While sitting on the balcony and drinking beer, I was thinking about everyone I met in my life and how they all are strangers to me now, Peggy isn't here anymore, Bucky doesn't know me, tony thinks I'm his enemy, I tore avengers apart, Natasha doesn't love me anymore, people and government hate me now. I didn't know why I was crying, but it felt so heavy I really wanted to cry and let this all out, but I can't, I'm not a bad guy, but yeah here I'm, why I didn't die when I was in ice for all those years, I'm so done with this life.....
" No one notices your good deeds even if you are doing them for years, one wrong step, and everyone will notice all your wrong decisions and make you feel like you are the worst person on this planet."

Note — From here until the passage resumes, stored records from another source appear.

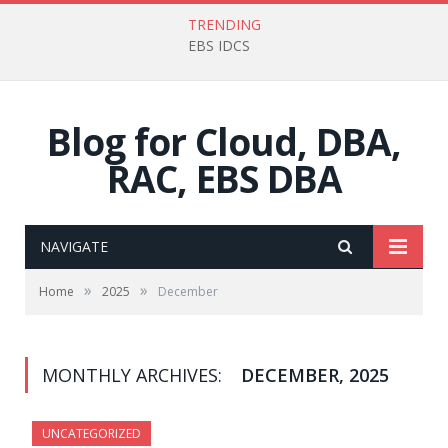
TRENDING
EBS IDCS
Blog for Cloud, DBA,
RAC, EBS DBA
NAVIGATE
»
»
Home
2025
December
MONTHLY ARCHIVES:
DECEMBER, 2025
UNCATEGORIZED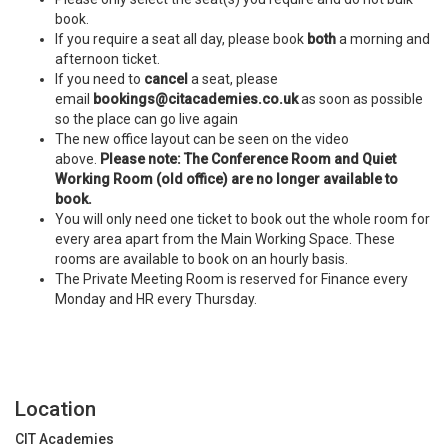
book.
If you require a seat all day, please book
both
a morning and
afternoon ticket.
If you need to
cancel
a seat, please
email
bookings@citacademies.co.uk
as soon as possible
so the place can go live again
The new office layout can be seen on the video
above.
Please note: The Conference Room and Quiet
Working Room (old office) are no longer available to
book.
You will only need one ticket to book out the whole room for
every area apart from the Main Working Space. These
rooms are available to book on an hourly basis.
The Private Meeting Room is reserved for Finance every
Monday and HR every Thursday.
Location
CIT Academies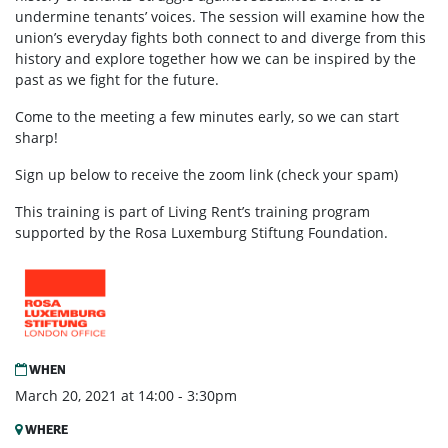
undermine tenants’ voices. The session will examine how the
union’s everyday fights both connect to and diverge from this
history and explore together how we can be inspired by the
past as we fight for the future.
Come to the meeting a few minutes early, so we can start
sharp!
Sign up below to receive the zoom link (check your spam)
This training is part of Living Rent’s training program
supported by the Rosa Luxemburg Stiftung Foundation.
WHEN
March 20, 2021 at 14:00 - 3:30pm
WHERE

I was feeling thirsty, and it was raining heavily outside, when I was going to the kitchen, I noticed Steve wasn't on the couch, I got worried for a moment but I thought maybe he will be in the bathroom when I got free from the kitchen, I went again to the lounge but he wasn't in here yet, when I saw that the door to the balcony was opened and making noise due to rain, I went to close it and thought that I should call Steve to check where he is when I saw him, sitting on the corner stair, had a beer in his hand and he was crying.

He was crying.....

I wanted to hug him, make him comfortable with me, make him warm the way I used to do before, tears escaped my eyes too, he wasn't this broken before, and he can't cry or be vulnerable in front of anyone because yeah we are or he is a superhero, but he is a human as well, I can't imagine how hard things are on him and how he is bearing this all. He was already sick but seeing him like this drinking beer and crying just broke me and I couldn't stop myself.

Steve, I asked. My voice broke.
He looked at me, wiping tears from his eyes and cleaning his face with his hands.
Hmm, he said. Why are you here, can't sleep again?
Why are you here? isn't you had a temperature a few hours ago, you should be sleeping and you are drinking waohh!
I couldn't sleep, Nat!
The way he said Nat, I just went close to him, sat beside him, held his hand, what is bothering you, Steve? You can share, I'm here, I suggested.
Nothing is right and I have so much in my mind, things are now uncomfortable...
Things will get better, don't be hard on yourself Steve, I can't see you like this...
Do you still love me? He asked.
I got shocked for a while, what? I said.
You don't right? I'm not worthy of love anymore, I'm not worthy of anything, I'm not worthy to call myself a good friend, a good fellow, or a good...
He stopped, he let his hand out from mine, Natasha, just go to bed, try to sleep, I'm gonna do the same.